It’s in your back pocket. Our smartphones are supercomputers that include a web browser, a music library, Game Boy and a smart aleck virtual assistant.

We suffer from information overload and decision fatigue. Neuroscientist Daniel Levitin tells us we’ve created five times as much content in the last five years than in all of human history. We’re assaulted with facts, pseudo facts, jibber-jabber, and disinformation, all posing as information. Sorting through this avalanche of information, trying to figure out what you need to know and deciding what you can ignore is exhausting.

The challenge today isn’t accessing information, it’s filtering it.

And it’s the same for your customers……. and your sales teams. In fact, there’s so much information, it’s become devalued. Everyone has it.

Today, it’s not what you know that matters. It’s what you do with what you know.

Our job as sales leaders is no longer to simply teach information to our sales teams; it’s to help them filter, assimilate, prioritize and apply that information to win deals on a consistent basis.
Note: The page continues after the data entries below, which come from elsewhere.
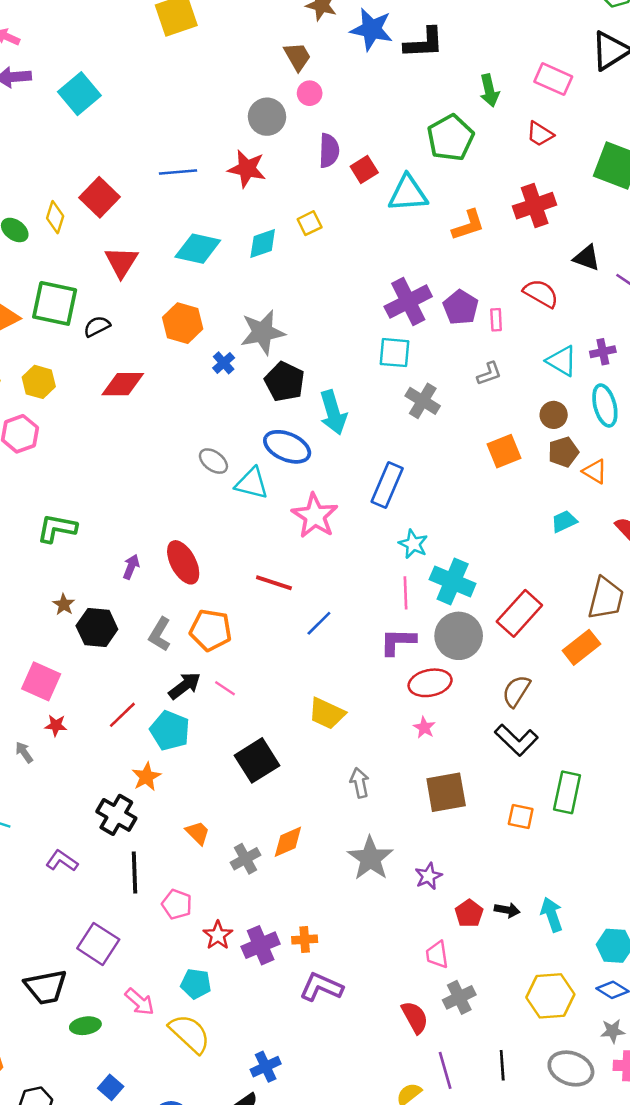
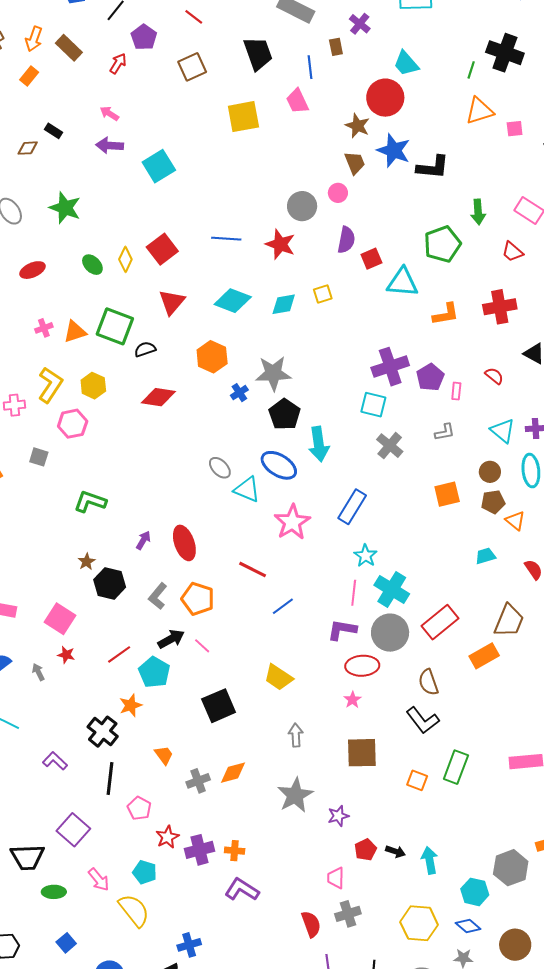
brown trapezoid: (297, 57) -> (355, 163), moved
red semicircle: (541, 293) -> (494, 376), size x0.7
brown semicircle: (516, 691) -> (428, 682), turned -60

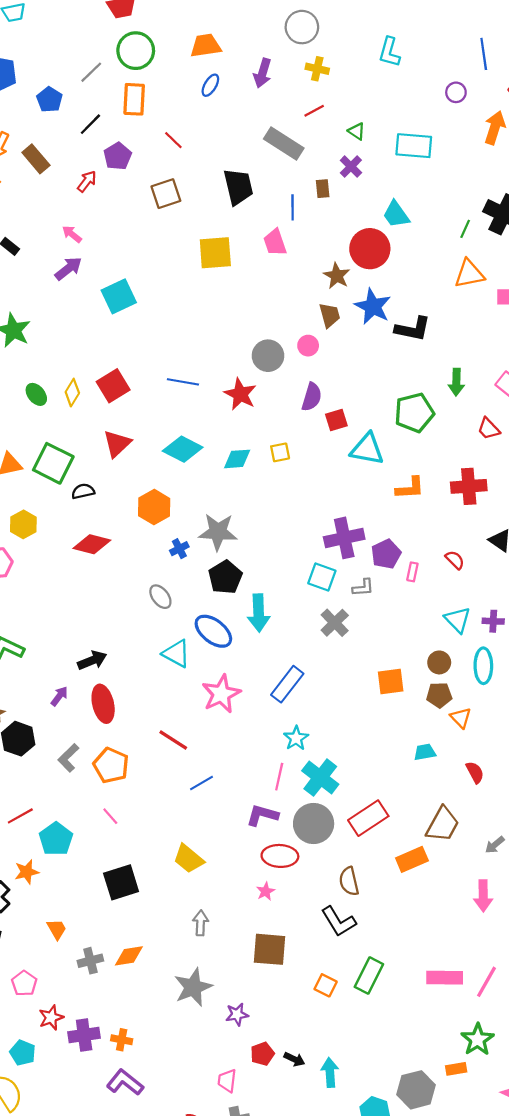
purple arrow: (110, 145) -> (68, 268), turned 132
gray L-shape: (445, 432) -> (363, 588), moved
gray ellipse: (220, 468) -> (160, 597), moved
black arrow: (171, 639) -> (92, 660), moved

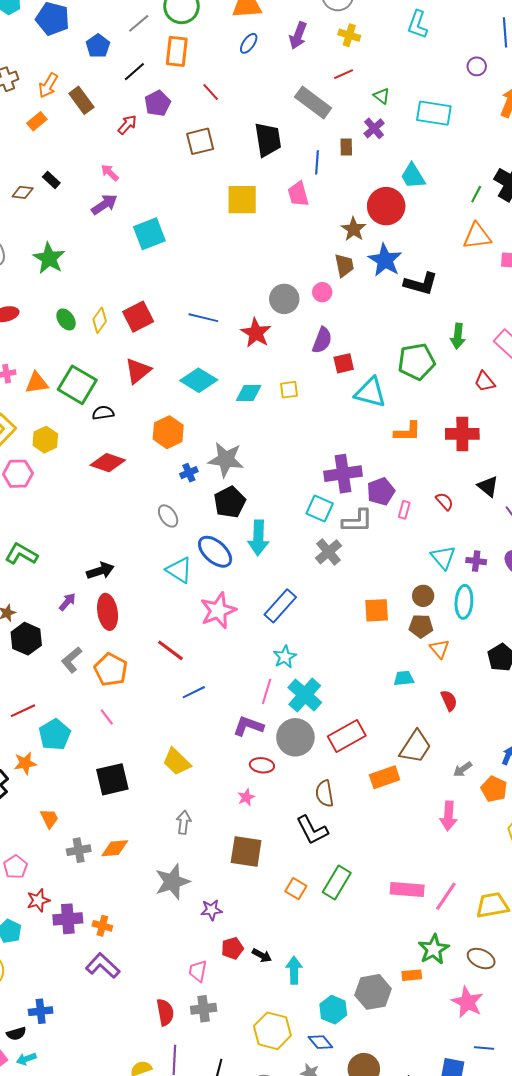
gray L-shape: (363, 588) -> (357, 521), size x1.5
red ellipse: (280, 856) -> (262, 765), size x0.7

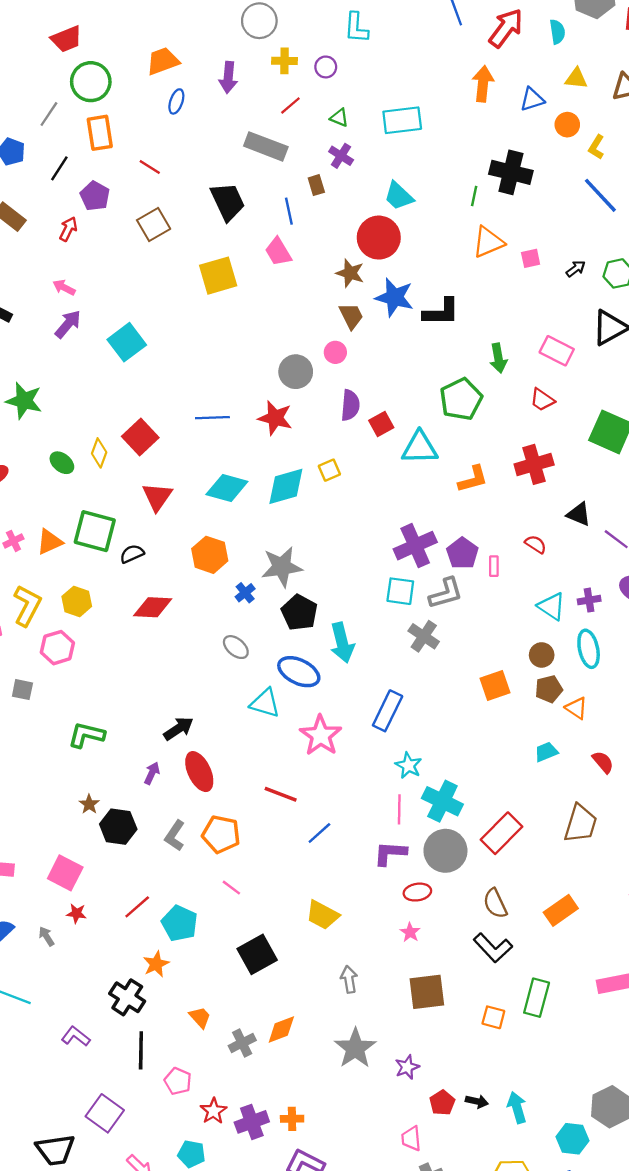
purple circle: (477, 66) -> (326, 67), moved
cyan diamond: (249, 393) -> (286, 486), size x1.4
orange rectangle: (385, 777) -> (561, 910), moved

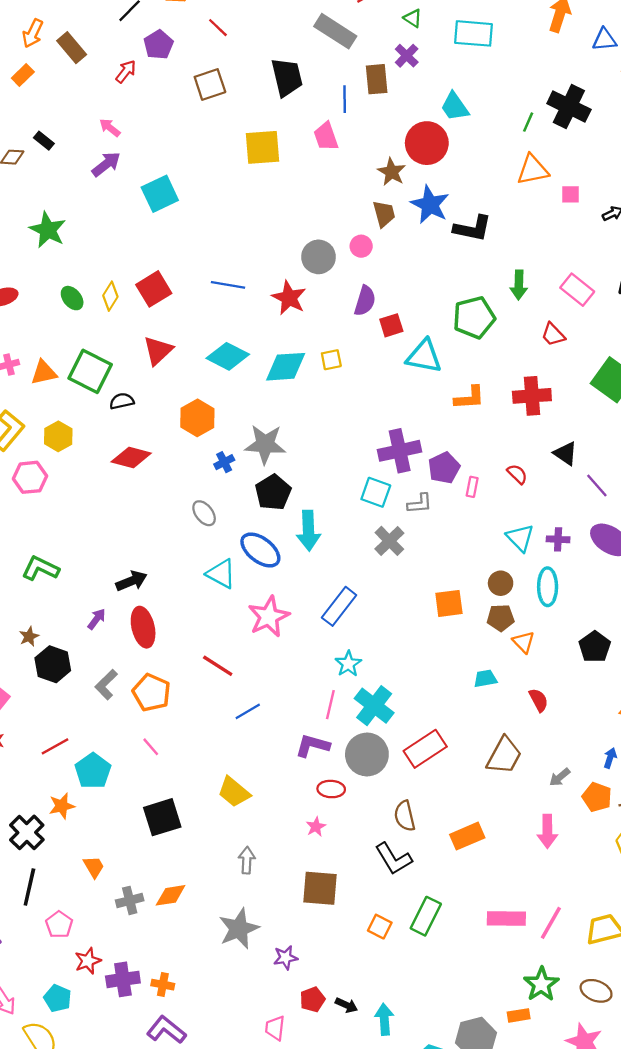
brown rectangle: (316, 185) -> (377, 79), size x1.5
gray L-shape: (446, 593) -> (420, 504), size x0.7

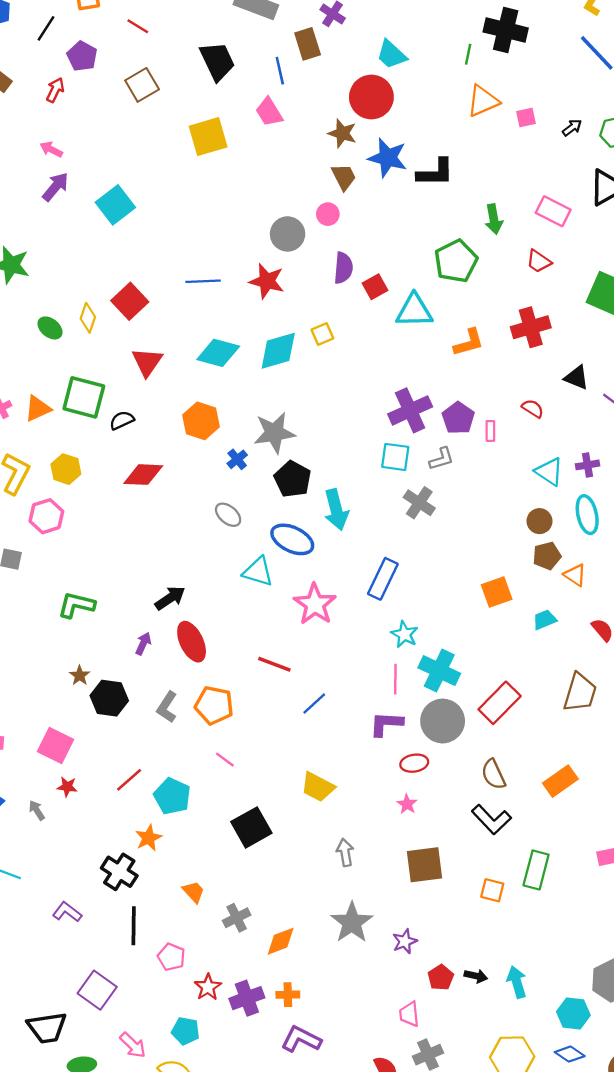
orange square: (449, 603) -> (497, 592), moved
orange diamond: (171, 895) -> (281, 941), moved

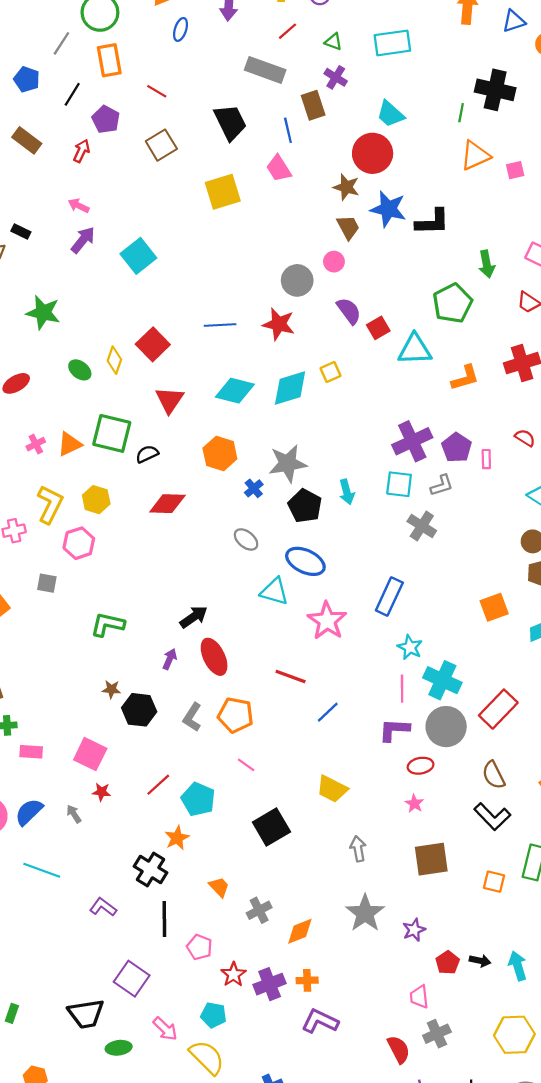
purple semicircle: (343, 268) -> (349, 311), turned -40
cyan arrow: (336, 510) -> (347, 492), moved, size x0.7
brown star: (80, 675) -> (111, 689), turned -30

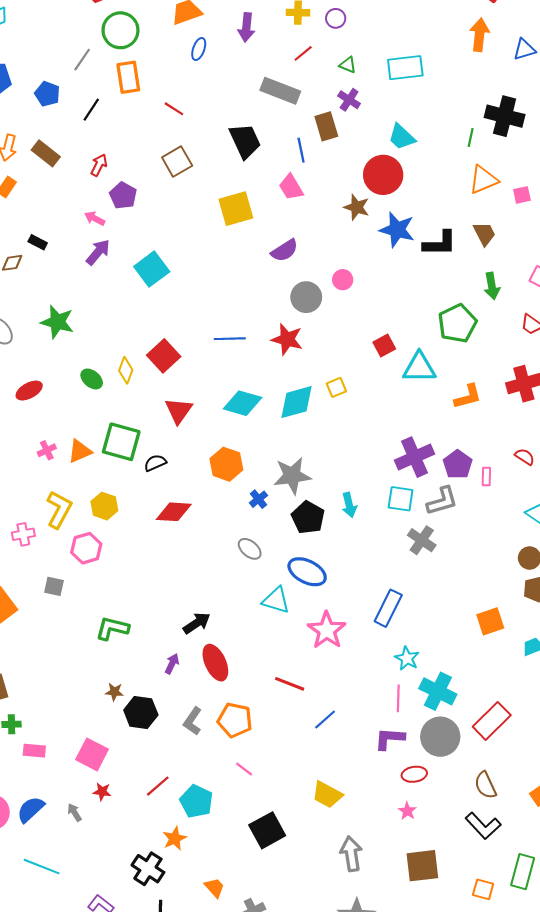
purple pentagon: (106, 119) -> (123, 196), moved
brown trapezoid: (348, 227) -> (484, 234), moved
purple semicircle: (349, 311) -> (285, 250), moved, turned 92
gray L-shape: (442, 485) -> (442, 501), size x1.4
gray arrow: (358, 849) -> (351, 854), size x1.4

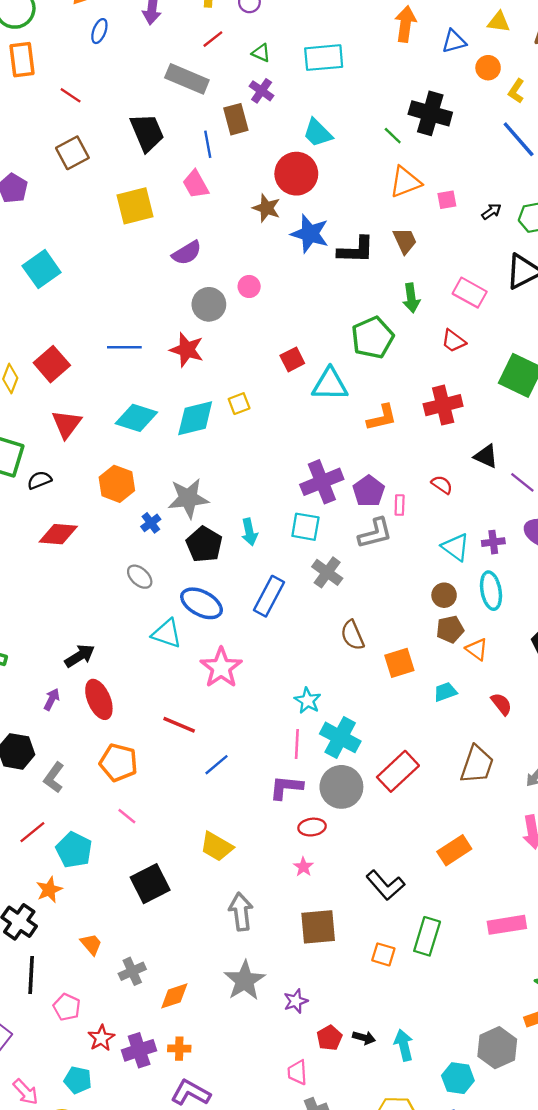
green line: (471, 137) -> (393, 136), turned -60
gray L-shape: (442, 501) -> (375, 533), moved
blue rectangle: (388, 608) -> (269, 596), moved
gray L-shape: (193, 721) -> (54, 778), moved
brown semicircle: (485, 785) -> (352, 635), moved

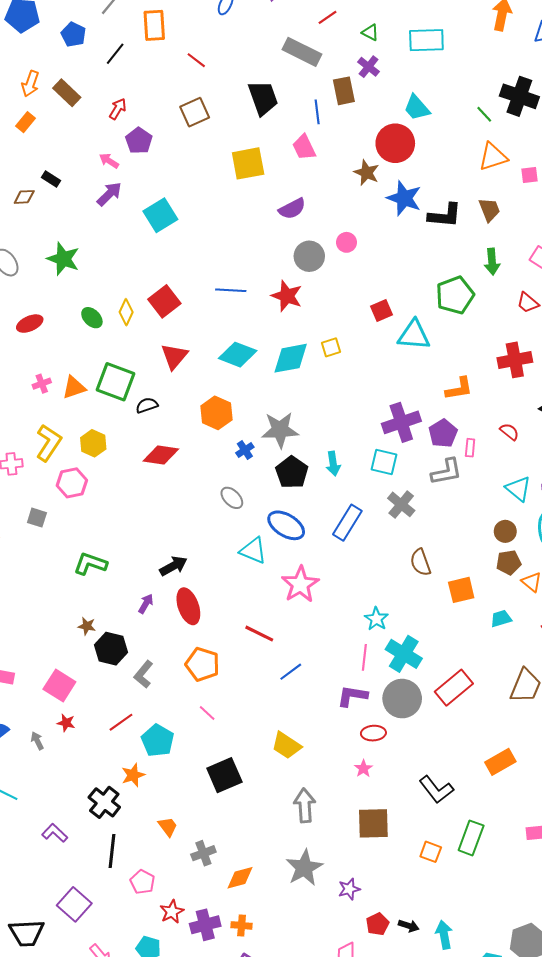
orange L-shape: (382, 418) -> (459, 389), moved

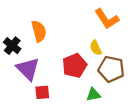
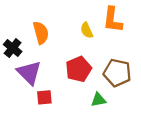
orange L-shape: (107, 19) -> (113, 20), turned 40
yellow semicircle: (96, 48) -> (87, 30), moved

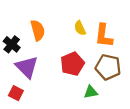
orange L-shape: (113, 20) -> (104, 36), moved
red square: (44, 97) -> (16, 93), moved, turned 32

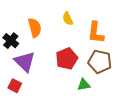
yellow semicircle: (80, 28) -> (68, 19), moved

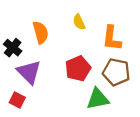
green triangle: (84, 85) -> (98, 99), size x1.5

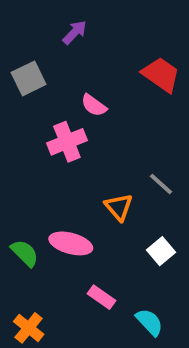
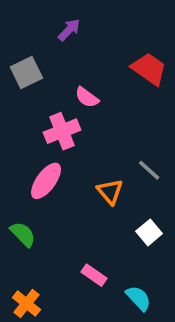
pink ellipse: (71, 243) -> (46, 181), moved, turned -69

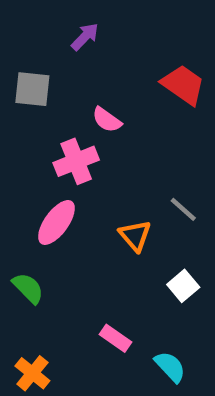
gray square: (26, 73) -> (32, 89), turned 32

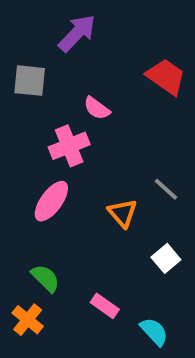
purple arrow: (85, 37) -> (77, 33), size x1.5
green semicircle: (28, 288) -> (45, 278), moved
orange cross: (32, 373) -> (28, 320), moved

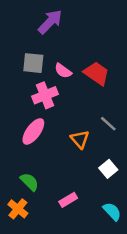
red trapezoid: (166, 77) -> (97, 73), moved
gray square: (30, 81) -> (33, 63), moved
pink rectangle: (105, 306) -> (68, 200), turned -66
cyan semicircle: (154, 332) -> (112, 211), moved

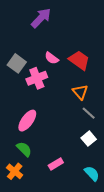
gray square: (33, 63) -> (17, 63), moved, turned 30
gray line: (108, 124) -> (89, 113), moved
pink ellipse: (33, 131) -> (27, 121), moved
orange triangle: (80, 139) -> (80, 92), moved

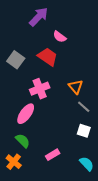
pink semicircle: (52, 58) -> (60, 37), moved
red trapezoid: (79, 60) -> (48, 57), moved
pink cross: (37, 78) -> (40, 89), moved
white square: (89, 139) -> (84, 131), turned -32

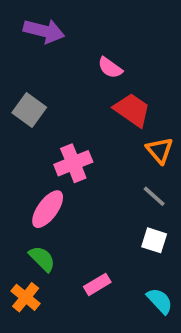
purple arrow: (39, 17) -> (44, 31), moved, turned 60
red trapezoid: (48, 57) -> (132, 110), moved
orange triangle: (76, 87) -> (160, 150), moved

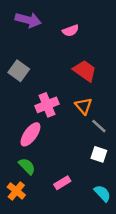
pink semicircle: (110, 68) -> (71, 31), moved, turned -56
orange triangle: (160, 150) -> (84, 106), moved

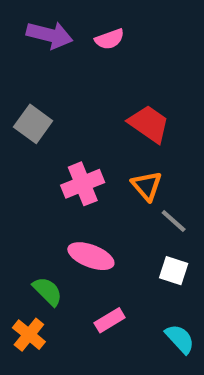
pink semicircle: (71, 31) -> (110, 39), moved
pink ellipse: (30, 134) -> (91, 256), moved, turned 75

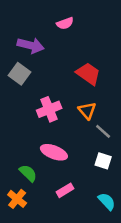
purple arrow: (50, 35) -> (31, 45), moved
And, while I hear a lot of conversation about how the customer has changed and the sales process must evolve, I hear very little about how our training processes must change to engage today’s more information rich, easily distracted salespeople.

The passion, energy and commitment you put into your training process will be duplicated by your salespeople in the sales process!

Ask yourself these questions:

  • Is my training process as stimulating as my reps’ smart phones?
  • Do I employ a one size fits all approach to learning, or do I offer content that adapts to various learning styles?
  • Do I leverage multiple learning platforms such as video, group discussion, virtual learning, real time feedback, peer reviews and games and contests?
  • Do I connect emotionally with team members and uncover what drives them individually, so that learning isn’t something they have to do but an exhilarating means to reach their goals?